> **WORK TO COMPLETE**: The records below must be transcribed precisely and in full.

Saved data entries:
*** Block opens ***

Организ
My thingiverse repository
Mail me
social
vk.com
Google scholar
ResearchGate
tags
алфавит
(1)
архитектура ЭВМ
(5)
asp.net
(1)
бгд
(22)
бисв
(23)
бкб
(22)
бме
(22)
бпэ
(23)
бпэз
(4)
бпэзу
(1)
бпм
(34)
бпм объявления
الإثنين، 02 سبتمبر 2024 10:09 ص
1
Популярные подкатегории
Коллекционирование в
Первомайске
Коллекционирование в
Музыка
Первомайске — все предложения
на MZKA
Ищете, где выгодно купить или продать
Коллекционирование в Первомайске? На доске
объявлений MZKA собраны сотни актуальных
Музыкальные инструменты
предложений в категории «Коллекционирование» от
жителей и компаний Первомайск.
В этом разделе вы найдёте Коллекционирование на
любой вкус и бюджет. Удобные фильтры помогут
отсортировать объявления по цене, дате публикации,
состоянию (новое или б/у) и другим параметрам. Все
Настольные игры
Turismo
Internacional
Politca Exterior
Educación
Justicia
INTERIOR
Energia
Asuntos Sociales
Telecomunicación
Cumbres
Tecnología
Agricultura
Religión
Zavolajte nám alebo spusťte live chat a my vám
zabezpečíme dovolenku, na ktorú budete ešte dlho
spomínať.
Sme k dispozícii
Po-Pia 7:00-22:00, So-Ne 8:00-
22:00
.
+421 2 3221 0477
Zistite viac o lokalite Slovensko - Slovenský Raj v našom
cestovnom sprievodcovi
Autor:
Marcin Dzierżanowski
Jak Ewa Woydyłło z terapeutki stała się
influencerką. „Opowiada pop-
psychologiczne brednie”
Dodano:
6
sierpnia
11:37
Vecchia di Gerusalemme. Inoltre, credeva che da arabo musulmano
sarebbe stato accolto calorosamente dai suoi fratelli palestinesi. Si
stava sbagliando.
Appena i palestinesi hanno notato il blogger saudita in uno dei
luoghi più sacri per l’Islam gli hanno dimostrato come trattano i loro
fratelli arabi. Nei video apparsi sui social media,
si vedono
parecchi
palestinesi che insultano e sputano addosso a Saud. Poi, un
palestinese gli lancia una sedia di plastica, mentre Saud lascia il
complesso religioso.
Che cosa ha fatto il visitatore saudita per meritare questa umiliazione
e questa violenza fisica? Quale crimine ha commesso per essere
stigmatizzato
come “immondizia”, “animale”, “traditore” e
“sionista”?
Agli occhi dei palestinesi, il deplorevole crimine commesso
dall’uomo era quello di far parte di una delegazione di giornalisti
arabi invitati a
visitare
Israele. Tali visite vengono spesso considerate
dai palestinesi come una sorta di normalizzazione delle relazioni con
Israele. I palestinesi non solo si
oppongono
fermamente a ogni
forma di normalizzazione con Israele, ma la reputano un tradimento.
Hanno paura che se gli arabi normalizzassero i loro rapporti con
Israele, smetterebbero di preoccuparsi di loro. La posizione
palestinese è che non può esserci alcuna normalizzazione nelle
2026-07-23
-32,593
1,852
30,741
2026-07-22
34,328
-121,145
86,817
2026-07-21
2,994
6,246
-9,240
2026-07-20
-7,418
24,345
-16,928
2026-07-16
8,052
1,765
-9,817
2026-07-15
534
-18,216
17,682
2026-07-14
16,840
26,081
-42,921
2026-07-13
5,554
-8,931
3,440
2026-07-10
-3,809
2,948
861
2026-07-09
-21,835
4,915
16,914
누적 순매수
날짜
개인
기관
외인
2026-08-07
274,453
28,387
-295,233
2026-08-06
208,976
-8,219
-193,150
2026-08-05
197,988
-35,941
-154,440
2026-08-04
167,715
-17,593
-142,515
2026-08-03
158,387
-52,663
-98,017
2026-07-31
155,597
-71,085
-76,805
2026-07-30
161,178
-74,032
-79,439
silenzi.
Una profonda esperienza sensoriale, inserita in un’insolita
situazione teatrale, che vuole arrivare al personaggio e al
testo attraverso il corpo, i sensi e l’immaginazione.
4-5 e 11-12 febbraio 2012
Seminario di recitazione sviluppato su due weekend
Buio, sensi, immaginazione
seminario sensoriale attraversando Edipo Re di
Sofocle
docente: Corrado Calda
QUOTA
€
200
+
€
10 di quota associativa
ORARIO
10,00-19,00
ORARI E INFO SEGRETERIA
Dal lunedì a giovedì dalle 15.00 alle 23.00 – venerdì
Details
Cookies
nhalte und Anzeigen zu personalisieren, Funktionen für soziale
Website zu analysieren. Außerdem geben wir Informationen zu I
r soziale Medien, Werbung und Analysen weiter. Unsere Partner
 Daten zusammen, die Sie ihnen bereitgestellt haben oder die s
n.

*** Block closes ***

> **FINISHED EXERCISE**:
Организ
My thingiverse repository
Mail me
social
vk.com
Google scholar
ResearchGate
tags
алфавит
(1)
архитектура ЭВМ
(5)
asp.net
(1)
бгд
(22)
бисв
(23)
бкб
(22)
бме
(22)
бпэ
(23)
бпэз
(4)
бпэзу
(1)
бпм
(34)
бпм объявления
الإثنين، 02 سبتمبر 2024 10:09 ص
1
Популярные подкатегории
Коллекционирование в
Первомайске
Коллекционирование в
Музыка
Первомайске — все предложения
на MZKA
Ищете, где выгодно купить или продать
Коллекционирование в Первомайске? На доске
объявлений MZKA собраны сотни актуальных
Музыкальные инструменты
предложений в категории «Коллекционирование» от
жителей и компаний Первомайск.
В этом разделе вы найдёте Коллекционирование на
любой вкус и бюджет. Удобные фильтры помогут
отсортировать объявления по цене, дате публикации,
состоянию (новое или б/у) и другим параметрам. Все
Настольные игры
Turismo
Internacional
Politca Exterior
Educación
Justicia
INTERIOR
Energia
Asuntos Sociales
Telecomunicación
Cumbres
Tecnología
Agricultura
Religión
Zavolajte nám alebo spusťte live chat a my vám
zabezpečíme dovolenku, na ktorú budete ešte dlho
spomínať.
Sme k dispozícii
Po-Pia 7:00-22:00, So-Ne 8:00-
22:00
.
+421 2 3221 0477
Zistite viac o lokalite Slovensko - Slovenský Raj v našom
cestovnom sprievodcovi
Autor:
Marcin Dzierżanowski
Jak Ewa Woydyłło z terapeutki stała się
influencerką. „Opowiada pop-
psychologiczne brednie”
Dodano:
6
sierpnia
11:37
Vecchia di Gerusalemme. Inoltre, credeva che da arabo musulmano
sarebbe stato accolto calorosamente dai suoi fratelli palestinesi. Si
stava sbagliando.
Appena i palestinesi hanno notato il blogger saudita in uno dei
luoghi più sacri per l’Islam gli hanno dimostrato come trattano i loro
fratelli arabi. Nei video apparsi sui social media,
si vedono
parecchi
palestinesi che insultano e sputano addosso a Saud. Poi, un
palestinese gli lancia una sedia di plastica, mentre Saud lascia il
complesso religioso.
Che cosa ha fatto il visitatore saudita per meritare questa umiliazione
e questa violenza fisica? Quale crimine ha commesso per essere
stigmatizzato
come “immondizia”, “animale”, “traditore” e
“sionista”?
Agli occhi dei palestinesi, il deplorevole crimine commesso
dall’uomo era quello di far parte di una delegazione di giornalisti
arabi invitati a
visitare
Israele. Tali visite vengono spesso considerate
dai palestinesi come una sorta di normalizzazione delle relazioni con
Israele. I palestinesi non solo si
oppongono
fermamente a ogni
forma di normalizzazione con Israele, ma la reputano un tradimento.
Hanno paura che se gli arabi normalizzassero i loro rapporti con
Israele, smetterebbero di preoccuparsi di loro. La posizione
palestinese è che non può esserci alcuna normalizzazione nelle
2026-07-23
-32,593
1,852
30,741
2026-07-22
34,328
-121,145
86,817
2026-07-21
2,994
6,246
-9,240
2026-07-20
-7,418
24,345
-16,928
2026-07-16
8,052
1,765
-9,817
2026-07-15
534
-18,216
17,682
2026-07-14
16,840
26,081
-42,921
2026-07-13
5,554
-8,931
3,440
2026-07-10
-3,809
2,948
861
2026-07-09
-21,835
4,915
16,914
누적 순매수
날짜
개인
기관
외인
2026-08-07
274,453
28,387
-295,233
2026-08-06
208,976
-8,219
-193,150
2026-08-05
197,988
-35,941
-154,440
2026-08-04
167,715
-17,593
-142,515
2026-08-03
158,387
-52,663
-98,017
2026-07-31
155,597
-71,085
-76,805
2026-07-30
161,178
-74,032
-79,439
silenzi.
Una profonda esperienza sensoriale, inserita in un’insolita
situazione teatrale, che vuole arrivare al personaggio e al
testo attraverso il corpo, i sensi e l’immaginazione.
4-5 e 11-12 febbraio 2012
Seminario di recitazione sviluppato su due weekend
Buio, sensi, immaginazione
seminario sensoriale attraversando Edipo Re di
Sofocle
docente: Corrado Calda
QUOTA
€
200
+
€
10 di quota associativa
ORARIO
10,00-19,00
ORARI E INFO SEGRETERIA
Dal lunedì a giovedì dalle 15.00 alle 23.00 – venerdì
Details
Cookies
nhalte und Anzeigen zu personalisieren, Funktionen für soziale
Website zu analysieren. Außerdem geben wir Informationen zu I
r soziale Medien, Werbung und Analysen weiter. Unsere Partner
 Daten zusammen, die Sie ihnen bereitgestellt haben oder die s
n.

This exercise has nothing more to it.